Not currently on display at the V&A

Landscape with fisherman and boat

Oil Painting
1872 (painted)
Artist/Maker
Place of origin

A verdant landscape with a man in a boat fishing on the pond in the foreground, a woman carrying baskets in the field beyond and a village illuminated by a sunbeam breaking through the clouds in the distance. François Lamorinière, (1828-1911) was a Belgian painter and engraver. He studied with the Romantic landscape painter Jacob Jacobs (1812–79). His preference for a detailed perception of nature rather than a synthetic evocation went against the tide of landscape painting in Belgium.
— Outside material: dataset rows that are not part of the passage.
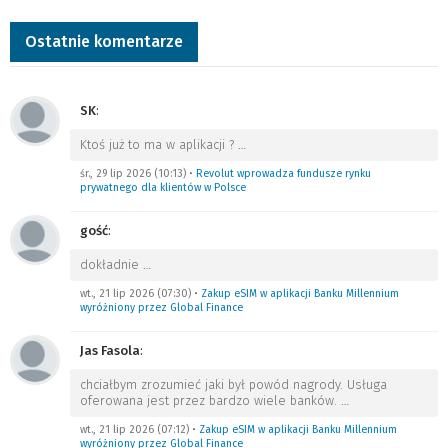
Ostatnie komentarze
SK
:
Ktoś już to ma w aplikacji ?
…
śr., 29 lip 2026 (10:13)
•
Revolut wprowadza fundusze rynku
prywatnego dla klientów w Polsce
gość
:
dokładnie
…
wt., 21 lip 2026 (07:30)
•
Zakup eSIM w aplikacji Banku Millennium
wyróżniony przez Global Finance
Jas Fasola
:
chciałbym zrozumieć jaki był powód nagrody. Usługa
oferowana jest przez bardzo wiele banków.
…
wt., 21 lip 2026 (07:12)
•
Zakup eSIM w aplikacji Banku Millennium
wyróżniony przez Global Finance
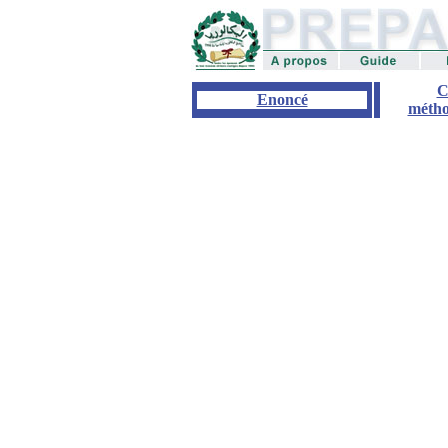
C
Enoncé
métho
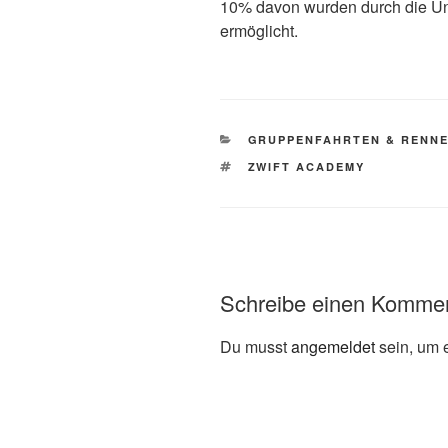
10% davon wurden durch die Un
ermöglicht.
KATEGORIEN
GRUPPENFAHRTEN & RENN
SCHLAGWÖRTER
ZWIFT ACADEMY
Schreibe einen Komme
Du musst
angemeldet
sein, um 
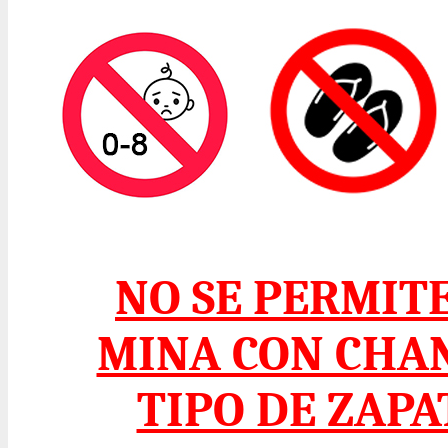
NO SE PERMIT
MINA CON CHA
TIPO DE ZAP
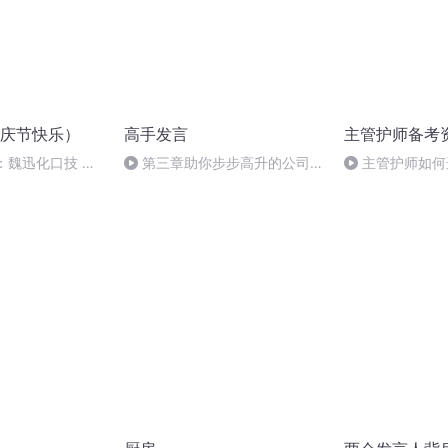
庆节快乐）
高手发言
主管护师备考
：魏迅化口技 二
第三章助你步步高升的公司会
主管护师如何
般唱法和原生态
议发言4、年终优秀员工上台领
奖，这样说让领导记住你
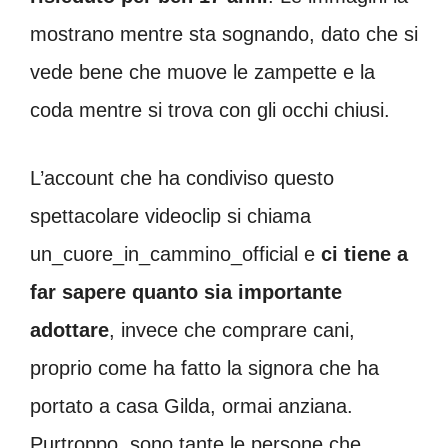
mostrano mentre sta sognando, dato che si
vede bene che muove le zampette e la
coda mentre si trova con gli occhi chiusi.
L’account che ha condiviso questo
spettacolare videoclip si chiama
un_cuore_in_cammino_official e
ci tiene a
far sapere quanto sia importante
adottare
, invece che comprare cani,
proprio come ha fatto la signora che ha
portato a casa Gilda, ormai anziana.
Purtroppo, sono tante le persone che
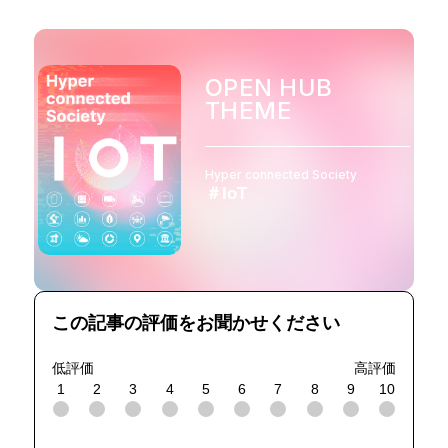
OPEN HUB
THEME
Hyper connected Society
＃IoT
この記事の評価をお聞かせください
低評価
高評価
1
2
3
4
5
6
7
8
9
10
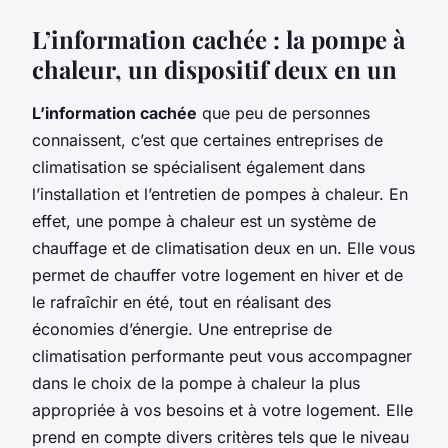
L’information cachée : la pompe à
chaleur, un dispositif deux en un
L’information cachée
que peu de personnes
connaissent, c’est que certaines entreprises de
climatisation se spécialisent également dans
l’installation et l’entretien de pompes à chaleur. En
effet, une pompe à chaleur est un système de
chauffage et de climatisation deux en un. Elle vous
permet de chauffer votre logement en hiver et de
le rafraîchir en été, tout en réalisant des
économies d’énergie. Une entreprise de
climatisation performante peut vous accompagner
dans le choix de la pompe à chaleur la plus
appropriée à vos besoins et à votre logement. Elle
prend en compte divers critères tels que le niveau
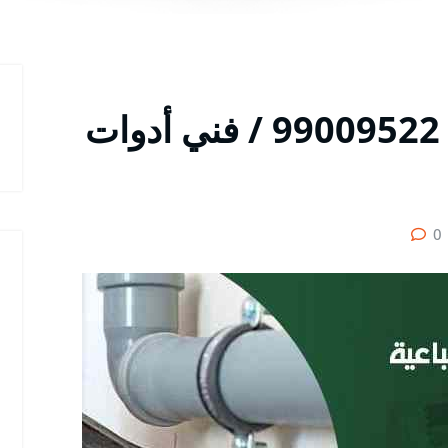
سباك صحي الضباعية / 99009522 / فني أدوات
0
In June 1853 Lamorinière stayed in Barbizon where he was one of the first Belgian painters to work outdoors there, following the example of French artists. 1084-1886 was probably painted in Antwerp in the period after Lamorinière's time in Barbizon and demonstrates how, despite his exposure to that school, he continued to depict nature by means of meticulous observation and minutely detailed technique, rather than evoking atmospheric nuances.


Object details

Categories
Object type
TitleLandscape with fisherman and boat (generic title)
Materials and techniques
Oil on panel
Brief description
Oil Painting, 'Landscape with Fisherman and Boat', Jean Pierre François Lamorinière, 1872
Physical description
A verdant landscape with a man in a boat fishing on the pond in the foreground, a woman carrying baskets in the field beyond and a village illuminated by a sunbeam breaking through the clouds in the distance
Dimensions
  • Estimate height: 67.9cm
  • Estimate width: 86cm
Dimensions taken from Catalogue of Foreign Paintings, II. 1800-1900, C.M. Kauffmann, Victoria and Albert Museum, London, 1973
Style
Marks and inscriptions
'F.cois Lamorinière 1872' (Signed and dated by the artist, lower right)
Credit line
Bequeathed by Joshua Dixon
Object history
Bequeathed by Joshua Dixon, 1886
Joshua Dixon (1811-1885), was the son of Abraham Dixon of Whitehaven and brother of George Dixon (who was head of the foreign merchants firm of Rabone Brothers in Birmingham 1883-98). Educated at Leeds Grammar School, and was deputy chairman of the London, Chatham and Dover Railway Company 1869-70. Died Winslade, near Exeter, 7 December 1885. Bequeathed all his collection of drawings, watercolours and oil paintings to the Bethnal Green Museum; they have since been transferred to the V&A. He also collected engravings, Japanese vases and panels, and bronze and marble sculpture.

Ref: Parkinson, Ronald, Catalogue of British Oil Paintings 1820-1860, (Victoria & Albert Museum, HMSO, London, 1990).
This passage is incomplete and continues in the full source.